The span to repeat in the listing below runs from the line containing "Hoe kun je een aangepaste" to the line containing "je de bedrijfspagina beheerd.", inclusive. Repeat it exactly, and only it.
+-------+
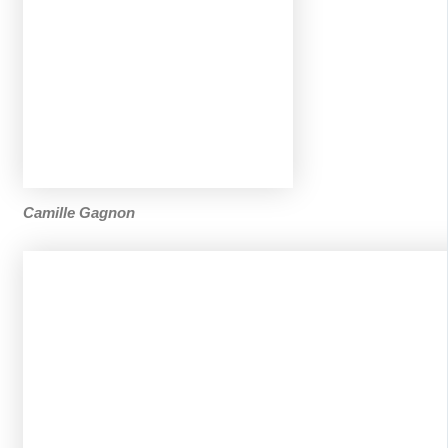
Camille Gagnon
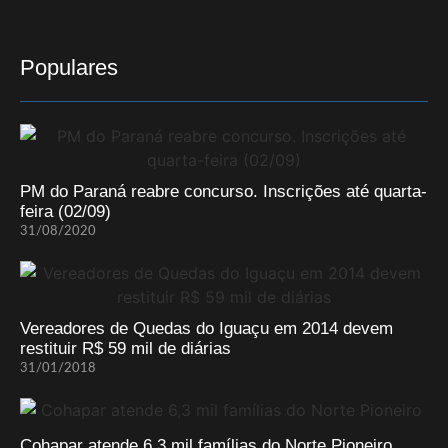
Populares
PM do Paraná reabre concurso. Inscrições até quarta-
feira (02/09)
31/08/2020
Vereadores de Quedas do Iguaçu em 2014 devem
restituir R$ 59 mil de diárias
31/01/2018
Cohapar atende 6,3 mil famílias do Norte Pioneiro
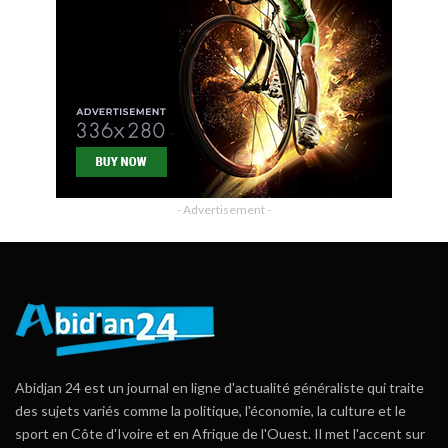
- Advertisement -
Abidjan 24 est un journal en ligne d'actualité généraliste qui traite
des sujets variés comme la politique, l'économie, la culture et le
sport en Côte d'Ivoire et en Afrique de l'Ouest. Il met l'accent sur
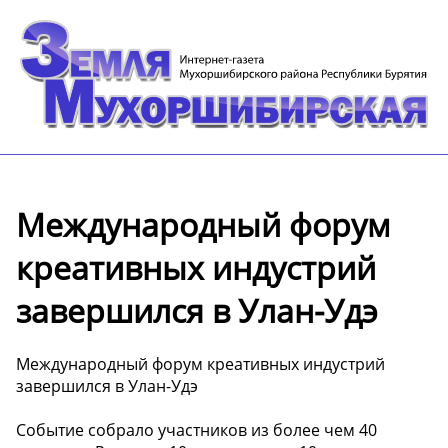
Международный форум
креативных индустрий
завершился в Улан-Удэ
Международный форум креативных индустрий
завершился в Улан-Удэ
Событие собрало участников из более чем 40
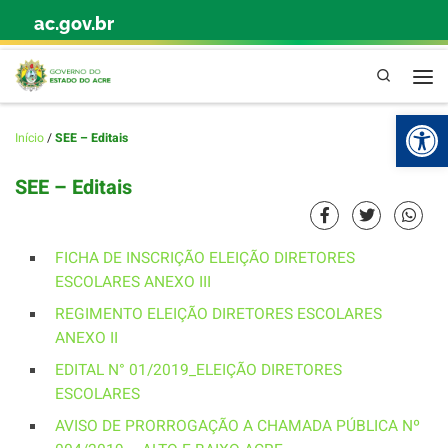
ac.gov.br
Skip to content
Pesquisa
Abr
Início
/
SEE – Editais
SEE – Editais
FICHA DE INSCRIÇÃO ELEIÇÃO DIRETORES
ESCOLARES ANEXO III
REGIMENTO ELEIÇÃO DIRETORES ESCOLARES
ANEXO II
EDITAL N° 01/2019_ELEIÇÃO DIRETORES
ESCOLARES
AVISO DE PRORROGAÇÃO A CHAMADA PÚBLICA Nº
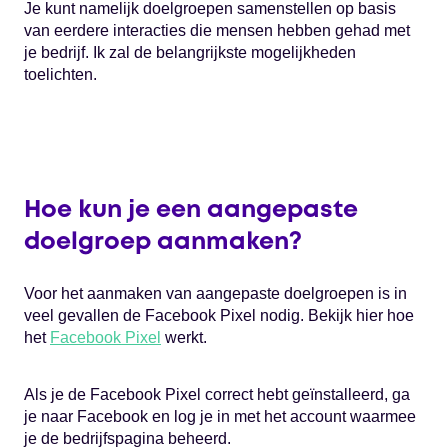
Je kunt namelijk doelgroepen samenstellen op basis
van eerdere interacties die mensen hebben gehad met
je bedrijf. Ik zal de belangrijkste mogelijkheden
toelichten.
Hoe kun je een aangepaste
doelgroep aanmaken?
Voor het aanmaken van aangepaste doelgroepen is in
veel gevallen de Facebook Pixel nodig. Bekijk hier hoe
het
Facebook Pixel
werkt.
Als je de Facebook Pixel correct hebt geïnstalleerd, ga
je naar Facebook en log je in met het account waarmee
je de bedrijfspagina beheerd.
+-------+
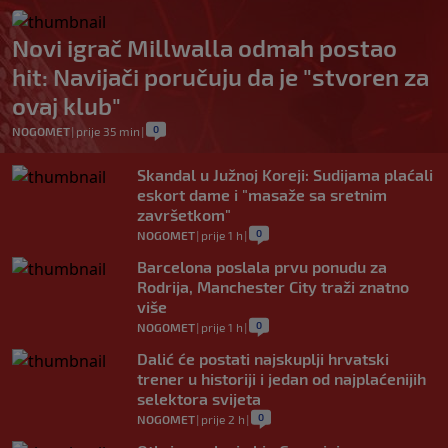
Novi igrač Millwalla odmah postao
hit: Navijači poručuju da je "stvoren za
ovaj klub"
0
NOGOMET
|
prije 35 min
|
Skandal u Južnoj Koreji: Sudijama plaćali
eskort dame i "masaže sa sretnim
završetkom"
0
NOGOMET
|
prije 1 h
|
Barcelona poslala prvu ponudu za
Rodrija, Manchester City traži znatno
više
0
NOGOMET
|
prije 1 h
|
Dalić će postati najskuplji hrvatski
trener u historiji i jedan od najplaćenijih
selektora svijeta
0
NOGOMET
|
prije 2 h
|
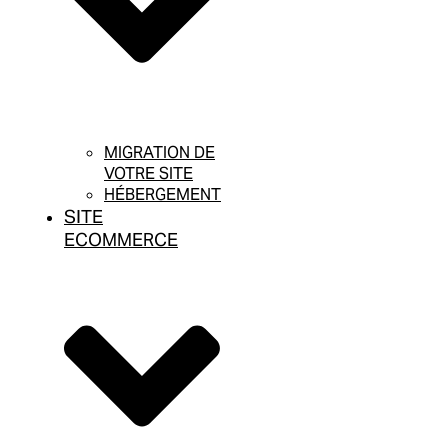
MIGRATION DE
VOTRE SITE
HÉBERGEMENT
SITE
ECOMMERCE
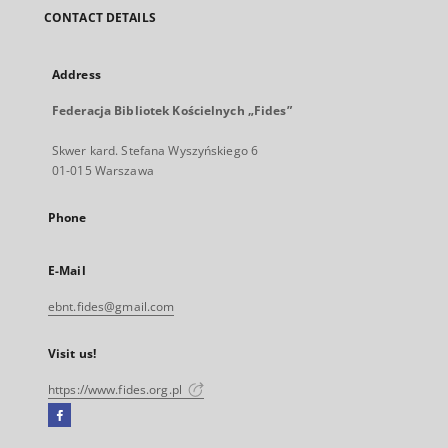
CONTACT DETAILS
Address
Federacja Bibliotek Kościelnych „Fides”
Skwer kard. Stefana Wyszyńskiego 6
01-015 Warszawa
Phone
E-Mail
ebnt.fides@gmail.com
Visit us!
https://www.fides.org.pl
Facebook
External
+-------+
# [Problem solution]
Hoe kun je een aangepaste
doelgroep aanmaken?
Voor het aanmaken van aangepaste doelgroepen is in
veel gevallen de Facebook Pixel nodig. Bekijk hier hoe
het
Facebook Pixel
werkt.
Als je de Facebook Pixel correct hebt geïnstalleerd, ga
je naar Facebook en log je in met het account waarmee
je de bedrijfspagina beheerd.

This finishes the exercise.